Au moins 11 personnes ont été tuées lors d’affrontements entre la police et les partisans d’un groupe interdit au Cachemire sous administration pakistanaise, ont annoncé lundi des responsables, un jour avant une manifestation prévue sur les droits politiques et la représentation législative.
Des dizaines d’autres personnes, dont des policiers et des civils, ont été blessées dans les violences qui ont éclaté dimanche après que la Cour suprême du Cachemire administré par le Pakistan a statué que les 12 sièges législatifs réservés aux réfugiés cachemiriens vivant au Pakistan sont protégés par la Constitution et ne peuvent être abolis sans un amendement constitutionnel.
Cette décision historique intervient avant un rassemblement prévu mardi par le Comité d’action conjoint Awami, ou JAAC, qui réclame depuis longtemps de plus grands droits politiques pour les habitants de la région et la suppression des sièges de réfugiés, au motif que les réfugiés ont une influence disproportionnée.
Le groupe a organisé de grandes manifestations ces dernières années, dont certaines ont dégénéré en violence.

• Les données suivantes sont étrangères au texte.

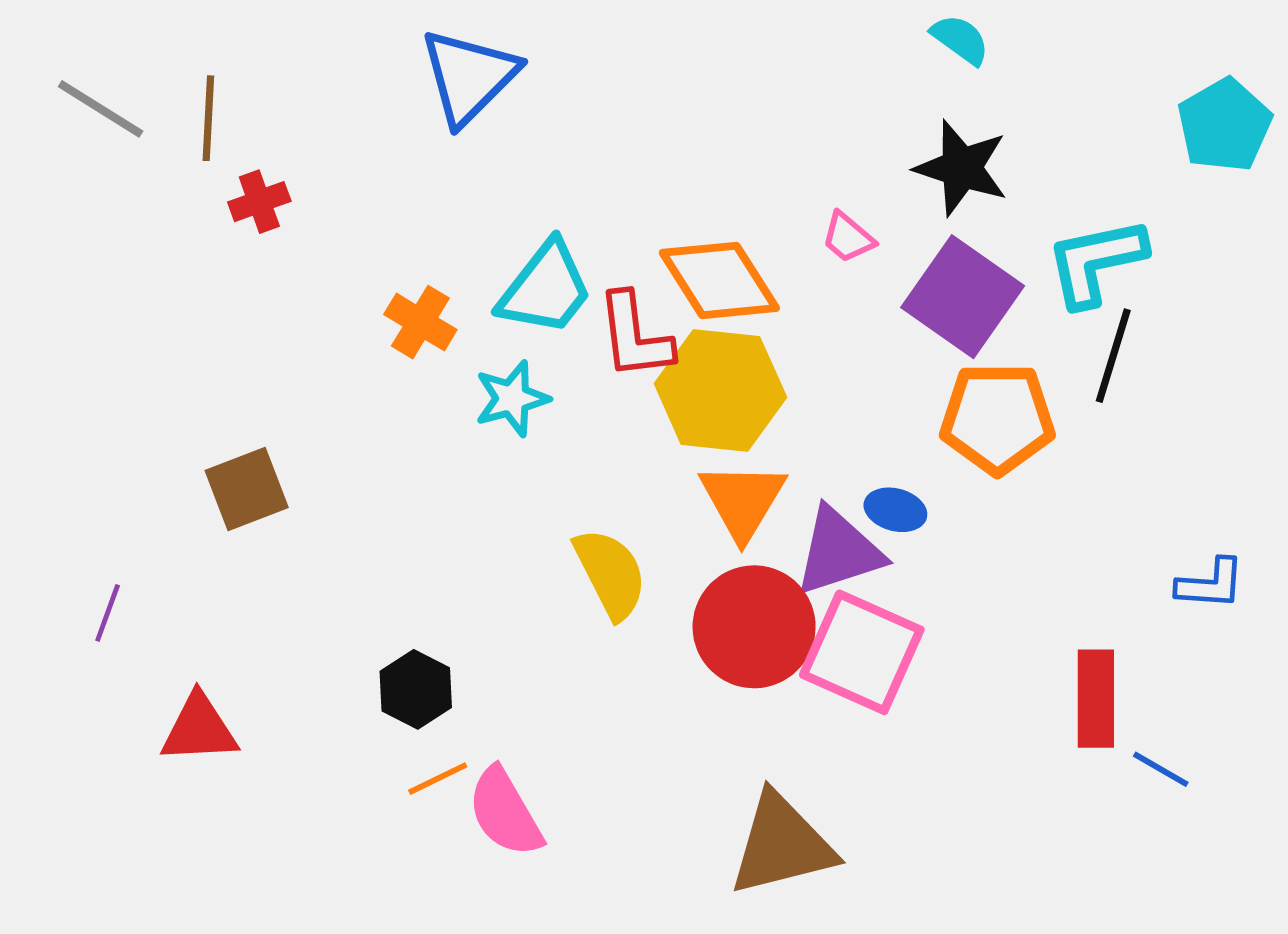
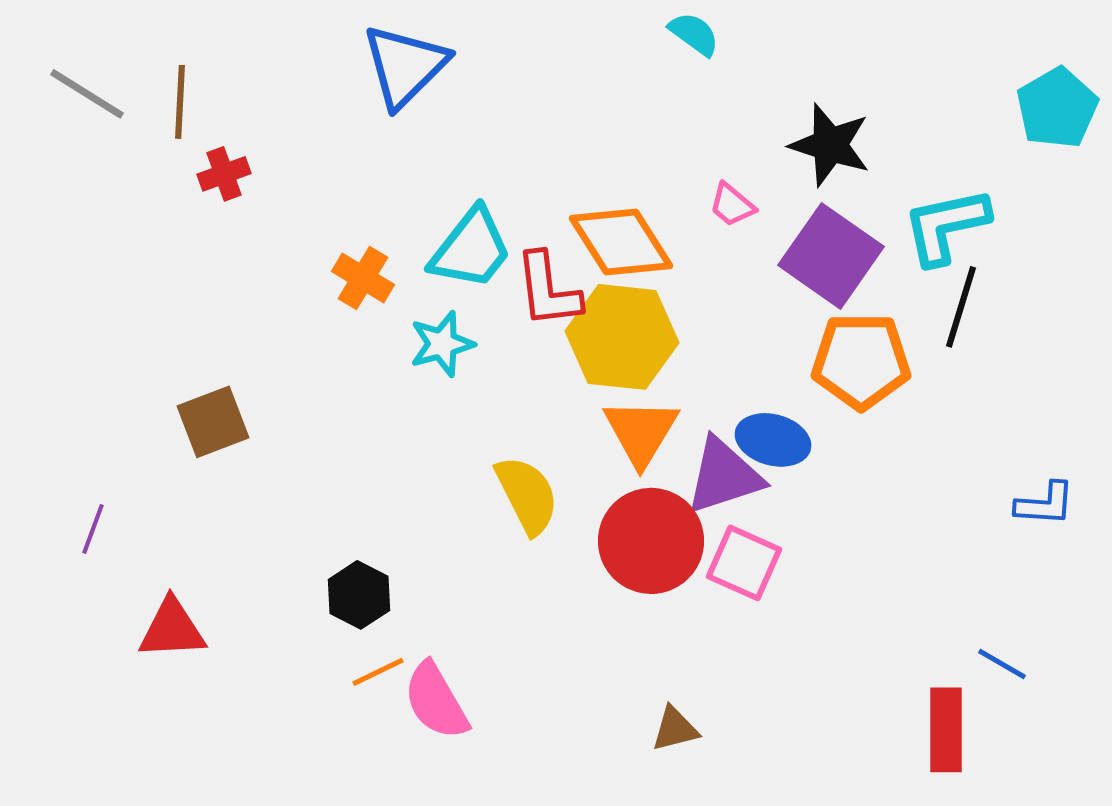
cyan semicircle: (960, 39) -> (694, 34), moved
blue ellipse: (895, 510) -> (773, 440), size x1.4
pink square: (862, 652) -> (744, 563), size x0.7
red rectangle: (1096, 699) -> (946, 730), moved
brown triangle: (782, 845) -> (675, 729), size x0.5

« Quatre policiers et un passant sont morts après que des mécréants leur ont tiré dessus », a déclaré Sardar Waheed Khan, commissaire du secteur de Poonch dans la région, à l’agence de presse Reuters. « Suite à la réponse des forces de l’ordre, six manifestants ont été tués », a-t-il déclaré.
Le chef de la police, Liaqat Malik, a déclaré que « 23 responsables de la sécurité et 50 manifestants figuraient parmi les blessés lors de l’incident de dimanche, et 30 délinquants ont été arrêtés dans la région himalayenne qui est un point chaud avec l’Inde voisine.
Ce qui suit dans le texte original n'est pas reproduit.